– Но ведь ошибки-то были? – нерешительно вставил Костя, самоуверенность которого сильно пошла на ущерб.

Мельников оглянулся на него и проговорил рассеянно:

– Ты сядь пока, сядь…

Недовольный, но не теряющий достоинства Костя повиновался.

– Петр Петрович Шмидт был противником кровопролития, – продолжал Мельников. – Как Иван Карамазов у Достоевского, он отвергал всеобщую гармонию, если в ее основание положен хоть один замученный ребенок… Все не верил, не хотел верить, что язык пулеметов и картечи – единственно возможный язык переговоров с царем. Бескровная гармония… Наивно? Да. Ошибочно? Да! Но я приглашаю Батищева и всех вас не рубить сплеча, а прочувствовать высокую себестоимость этих ошибок!

…Слушает Наташа, и почему-то горят у нее щеки. Напрягся класс: учитель не просто объясняет – он негодует, переходит в наступление…

– Послушай, Костя, – окликнул Илья Семенович Батищева, который вертел в руках сделанного из промокашки голубя. – Вот началось восстание, и не к Шмидту – к тебе приходят матросы… Они говорят: «Вы нужны флоту и революции». А ты знаешь, что бунт обречен, что ваш единственный крейсер, без брони, без артиллерии, со скоростью восемь узлов, не выстоит. Как тебе быть? Оставить матросов одних под пушками адмирала Чухнина?

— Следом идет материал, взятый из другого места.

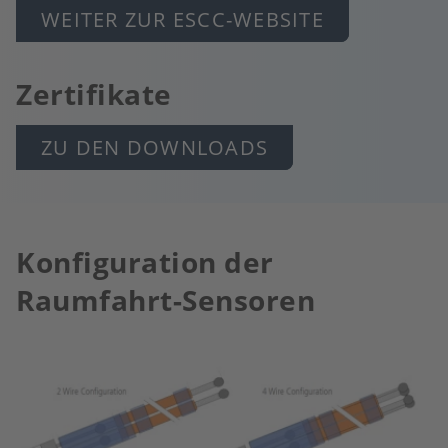
WEITER ZUR ESCC-WEBSITE
Zertifikate
ZU DEN DOWNLOADS
Konfiguration der
Raumfahrt-Sensoren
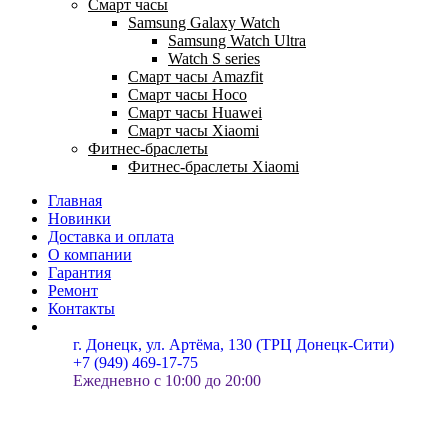
Смарт часы
Samsung Galaxy Watch
Samsung Watch Ultra
Watch S series
Смарт часы Amazfit
Смарт часы Hoco
Смарт часы Huawei
Смарт часы Xiaomi
Фитнес-браслеты
Фитнес-браслеты Xiaomi
Главная
Новинки
Доставка и оплата
О компании
Гарантия
Ремонт
Контакты
г. Донецк, ул. Артёма, 130 (ТРЦ Донецк-Сити)
+7 (949) 469-17-75
Ежедневно с 10:00 до 20:00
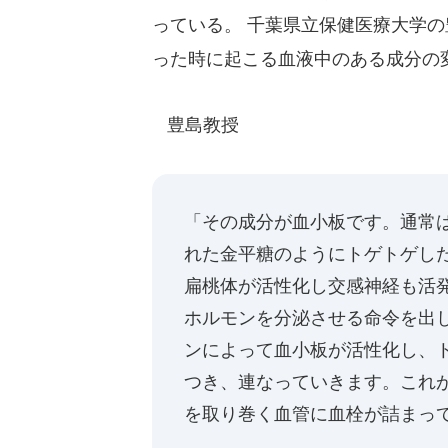
っている。 千葉県立保健医療大学
った時に起こる血液中のある成分の
豊島教授
「その成分が血小板です。通常
れた金平糖のようにトゲトゲし
扁桃体が活性化し交感神経も活
ホルモンを分泌させる命令を出
ンによって血小板が活性化し、
つき、連なっていきます。これ
を取り巻く血管に血栓が詰まっ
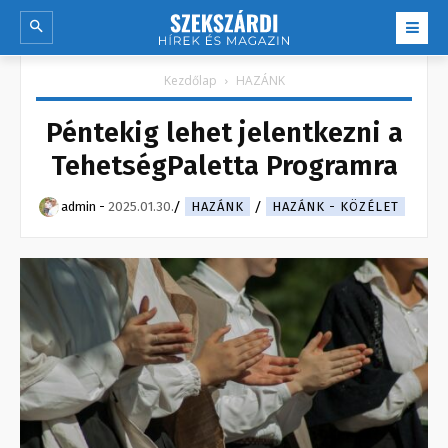
Kezdőlap
HAZÁNK
Péntekig lehet jelentkezni a
TehetségPaletta Programra
admin
-
2025.01.30.
HAZÁNK
HAZÁNK - KÖZÉLET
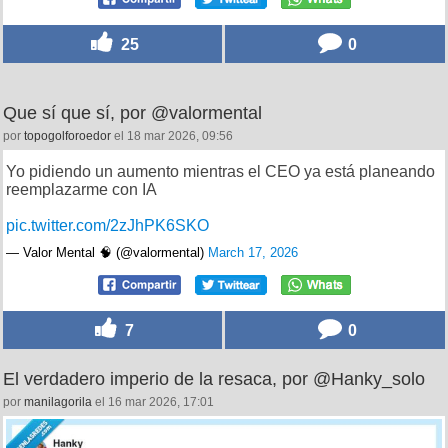
25
0
Que sí que sí, por @valormental
por
topogolforoedor
el 18 mar 2026, 09:56
Yo pidiendo un aumento mientras el CEO ya está planeando
reemplazarme con IA
pic.twitter.com/2zJhPK6SKO
— Valor Mental 🧠 (@valormental)
March 17, 2026
7
0
El verdadero imperio de la resaca, por @Hanky_solo
por
manilagorila
el 16 mar 2026, 17:01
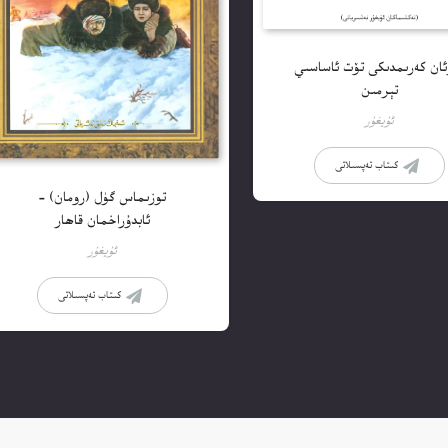
ئان كەرىمدىكى تۆت ئاساسىي
تېرمىن
ئۇيغۇر
كىتاب تەپسىلاتى
توزىماس گۈل (رومان) –
ئابدۇراخمان قاھار
ئۇيغۇر
كىتاب تەپسىلاتى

Или идти и возглавить мятеж и стоять на мостике под огнем и, если не вмешается чудо, погибнуть наверняка…

– Без всяких шансов на успех? – прищурился Костя, соображая. – А какой смысл?

Его благоразумная трезвость вызвала реакцию совсем неожиданную.

– Да иди ты со своими шансами! – вдруг негодующе взорвалась Рита; это было, похоже, продолжением каких-то давних разногласий, тогда она поддавалась – теперь не вытерпела, не пожелала… И, увидев пустующее место в соседнем ряду, пересела от Кости туда.

– Черкасова!.. – одернул ее Илья Семенович, не сумев, однако, придать голосу впечатляющей строгости.

Надя Огарышева повернулась к Рите и показала ей большой палец.

– Итак, – Илья Семенович повысил голос, требуя тишины, – был задан вопрос: какой смысл в поступке Шмидта, за что он погиб…

– Да ясно, за что! – нетерпеливо перебил Михейцев. – Без таких людей свободы, как своих ушей, не видать…

Рука Ильи Семеновича легла на плечо Михайцева, и учитель продолжал:

– Он сам объяснил это в своем последнем слове на военном суде. Так объяснил, что даже его конвоиры, вроде бы два вооруженных истукана, ощутили себя людьми и отставили винтовки в сторону!

Затем он достал из портфеля книгу, объявил ее название – «Подсудимые обвиняют» – и, листая ее в поисках нужной страницы, пробормотал опять слова Батищева:

– Пятнадцать строчек…

Ничего не успел он прочитать: широко распахнулась дверь класса – на пороге стоял директор.

– Разрешите, Илья Семенович?

Мельников пожал плечами: дескать, а как вас не пустишь? Николай Борисович вошел не один. С ним была Светлана Михайловна; у нее на лбу по-прежнему оставался черный след копоти, особенно заметный от пугающей бледности ее лица.

– Извините за вторжение. А почему вы, собственно, не встали? – спросил директор у класса. Ребята поднялись. Слишком резко переключили их с тех, шмидтовских, впечатлений на эти новые, и рефлекс школьной вежливости не сработал…

– Садитесь. Произошла вещь, из ряда вон выходящая. Вчера вечером кто-то вошел в учительскую, вытащил из шкафа сочинения вашего класса и сжег их.

Девятый «В» тихонько ахнул.

– Да-да, – продолжал Николай Борисович, – сжег! И оставил на месте своего преступления – я говорю это слово вполне серьезно, в буквальном смысле – вот это объяснение. Дерзкое по форме и невразумительное по существу.